It seems everyone’s looking for Ninjas and the like these days… shout out to Irv Grossman for sharing and dubbing me the SC Ninja. This, of course, is the stroke of genius that is this (my) blog! Check out the WSJ’s article below!
I wanted to continue my first post on being an effective consultant with this — the sequel. What I mentioned before greatly hinges on the ability to quickly learn but adaptation and becoming a SC Ninja is more than learning. Another attribute and key ingredient to being an effective consultant is blending in, too. I mentioned “blending in” earlier but want to touch on this a bit more.
To be an effective consultant, supply chain or otherwise, you have to be able to adapt.
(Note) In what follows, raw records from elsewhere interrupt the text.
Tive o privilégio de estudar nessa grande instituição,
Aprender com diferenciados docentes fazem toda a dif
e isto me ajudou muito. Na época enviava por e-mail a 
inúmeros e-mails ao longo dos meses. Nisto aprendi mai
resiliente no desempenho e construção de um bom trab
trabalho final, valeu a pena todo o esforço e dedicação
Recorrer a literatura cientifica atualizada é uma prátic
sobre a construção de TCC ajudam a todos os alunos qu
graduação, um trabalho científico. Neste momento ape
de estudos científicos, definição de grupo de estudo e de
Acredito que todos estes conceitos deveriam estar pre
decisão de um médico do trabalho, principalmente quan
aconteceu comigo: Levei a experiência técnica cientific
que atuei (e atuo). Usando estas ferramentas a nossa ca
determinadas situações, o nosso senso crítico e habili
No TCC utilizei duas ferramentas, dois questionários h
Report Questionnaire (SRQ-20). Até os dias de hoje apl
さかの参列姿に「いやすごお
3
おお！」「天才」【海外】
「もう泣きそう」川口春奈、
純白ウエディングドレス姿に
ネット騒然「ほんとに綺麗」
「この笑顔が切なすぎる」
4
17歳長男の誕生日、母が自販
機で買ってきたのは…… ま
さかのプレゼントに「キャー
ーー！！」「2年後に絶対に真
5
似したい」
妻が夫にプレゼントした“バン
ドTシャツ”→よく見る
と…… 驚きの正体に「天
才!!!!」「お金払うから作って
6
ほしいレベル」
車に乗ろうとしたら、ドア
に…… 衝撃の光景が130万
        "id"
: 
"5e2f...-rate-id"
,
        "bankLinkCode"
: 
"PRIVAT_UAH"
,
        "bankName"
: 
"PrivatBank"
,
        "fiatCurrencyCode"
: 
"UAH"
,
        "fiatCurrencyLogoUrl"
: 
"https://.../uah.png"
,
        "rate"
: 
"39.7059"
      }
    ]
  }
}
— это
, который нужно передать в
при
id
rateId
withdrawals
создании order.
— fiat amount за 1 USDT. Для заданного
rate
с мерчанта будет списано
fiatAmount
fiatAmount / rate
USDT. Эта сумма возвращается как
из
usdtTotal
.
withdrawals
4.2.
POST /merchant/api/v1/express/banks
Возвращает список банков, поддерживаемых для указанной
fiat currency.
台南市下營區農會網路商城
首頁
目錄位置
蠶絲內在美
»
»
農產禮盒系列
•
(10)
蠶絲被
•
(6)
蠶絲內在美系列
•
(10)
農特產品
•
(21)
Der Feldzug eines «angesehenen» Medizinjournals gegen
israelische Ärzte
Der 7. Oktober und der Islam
As a Supply Chain Ninja, I have to be a chameleon… to be able to blend into my surroundings and new engagements. Otherwise, you end up sticking out like a sore thumb and you don’t pick up new projects quickly. You must be able to adapt and to learn on-the-fly. This… this is the key to being an effective Supply Chain Ninja.
One example of this:
I had one project with a Major Steel Tube Producer and Manufacturer. The client was looking for operational and systemic improvements in the warehouse co-located within its steel mill. However, I had limited experience in the steel industry. As a project team, we were completely transparent with the Client’s Executive Team in our relative limited experience in the steel industry; however, we had a plethora of experience and qualifications in warehouse operations.
To be effective and deliver exceptional results, we utilized our past experiences to relay warehousing’s core concepts. Nuances always exist that differentiate client to client and project to project. In the end, in warehouses and other business processes, core concepts are the same and “portable”… a pick’s a pick, a bin’s a bin, and picking strategies are crucial to the operations.
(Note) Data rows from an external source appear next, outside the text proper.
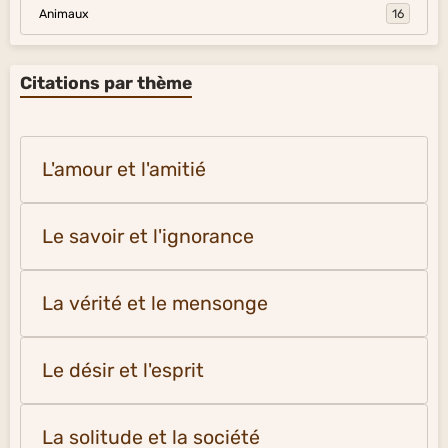
Animaux
16
Citations par thème
L'amour et l'amitié
Le savoir et l'ignorance
La vérité et le mensonge
Le désir et l'esprit
La solitude et la société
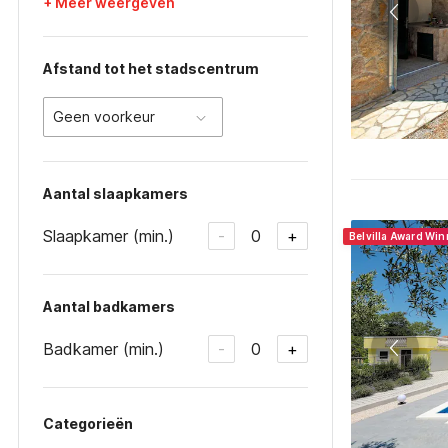
+ Meer weergeven
Afstand tot het stadscentrum
Geen voorkeur
Aantal slaapkamers
Slaapkamer (min.)
0
-
+
Belvilla Award Wi
Aantal badkamers
Badkamer (min.)
0
-
+
Categorieën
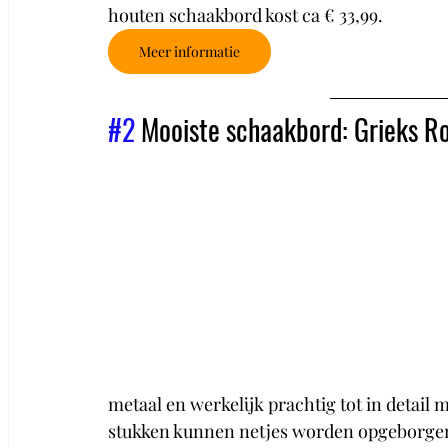
houten schaakbord kost ca € 33,99.
Meer informatie
#2
 Mooiste schaakbord: Grieks 
metaal en werkelijk prachtig tot in detail
stukken kunnen netjes worden opgeborgen i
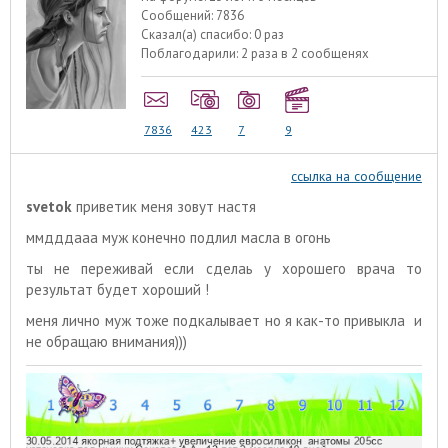
Сообщений:
7836
Сказал(а) спасибо:
0 раз
Поблагодарили:
2 раза в 2 сообщенях
7836
423
7
9
ссылка на сообщение
svetok
приветик меня зовут настя
ммдддааа муж конечно подлил масла в огонь
ты не переживай если сделаь у хорошего врача то
результат будет хороший !
меня лично муж тоже подкалывает но я как-то привыкла и
не обращаю внимания)))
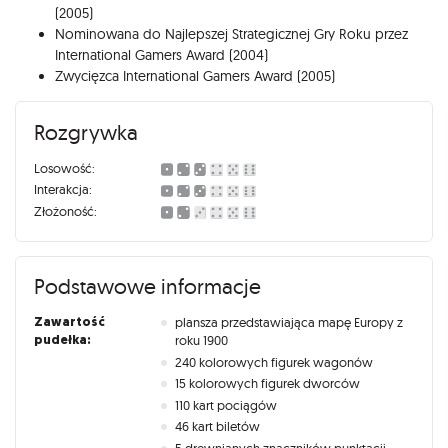
(2005)
Nominowana do Najlepszej Strategicznej Gry Roku przez
International Gamers Award (2004)
Zwycięzca International Gamers Award (2005)
Rozgrywka
Losowość:
Interakcja:
Złożoność:
Podstawowe informacje
Zawartość
plansza przedstawiająca mapę Europy z
pudełka:
roku 1900
240 kolorowych figurek wagonów
15 kolorowych figurek dworców
110 kart pociągów
46 kart biletów
5 drewnianych znaczników punktacji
As effective Supply Chain Ninjas, each team member was able to pick up the critical elements of the steel company and industry while marrying key warehouse concepts to identify the areas of opportunities in a relatively short time frame. In the end, we partnered with the key stakeholders to deliver recommendations for bundling (picking and loading) strategies and integration points for a warehouse management system implementation.